There is increasing importance in the study of screening drug-like small molecules to induce cardiomyocyte differentiation from ES cells by way of a robust and dependable bioassay. However, an efficient and cost-effective in vitro screening for this investigation has not been successfully developed yet. Here, we focus on the development of an ES cell-based microfluidic device with multi-parametric control, high-throughput, and time-lapse imaging for screening drug-like target molecules on cardiomyocyte differentiation.

(Jerry Chan (NUS-Duke/KKH), Roger Kamm (MIT/SMART-BioSyM) and Liu Yuchun (NUS)

MSC paracrine activity stimulates repair at the wound site through release of angiogenic factors. Here, we aim to investigate the effect of these factors present in MSC conditioned media on EC behaviour in vitro in a microfluidic platform, identify the critical factors that stimulate angiogenesis, followed by ischemic rescue upon bolus delivery of MSC conditioned media in vivo in an ischaemic animal study model. 
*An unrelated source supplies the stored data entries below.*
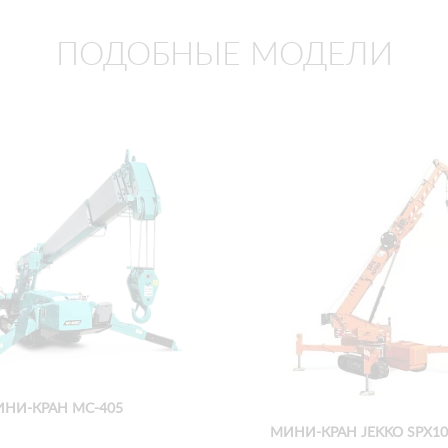
ПОДОБНЫЕ МОДЕЛИ
НИ-КРАН MC-405
МИНИ-КРАН JEKKO SPX1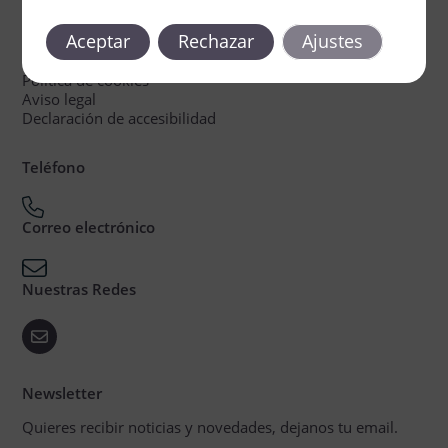
Legal
Aceptar
Rechazar
Ajustes
Política de privacidad
Política de cookies
Aviso legal
Declaración de accesibilidad
Teléfono
Correo electrónico
Nuestras Redes
Newsletter
Quieres recibir noticias y novedades, dejanos tu email.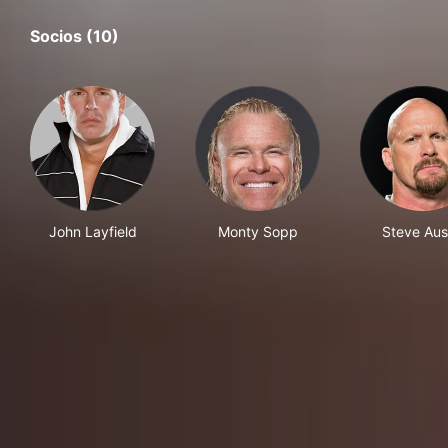
Socios (10)
John Layfield
Monty Sopp
Steve Aus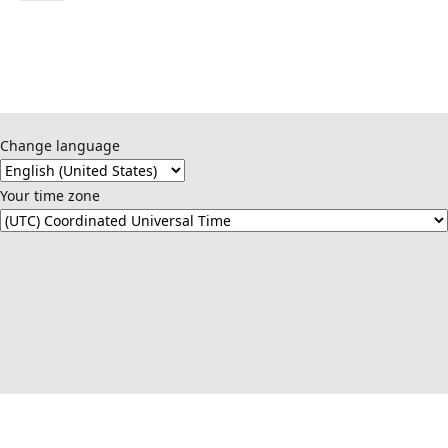
Change language
Your time zone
Here we (a) investigate the effect of MSC conditioned media (MSCCM) culture on EC growth, proliferation and survival in vitro; (b) identify the angiogenic proteins present in MSCCM through a proteomic approach.; (c) study the migratory behaviour of EC as well as vascular stability/(disintegration) upon MSCCM  treatment in the microfluidic devices over extended durations under real-time imaging; (d) isolate angiogenic proteins for use as treatment groups in microfluidic devices to study their involvement in vascular formation/stabilization and thus, identify critical angiogenic factors; (e) investigate the effect of in vivo injection of bolus MSCCM/ isolated factors on limb recovery in a hindlimb ischaemic animal model.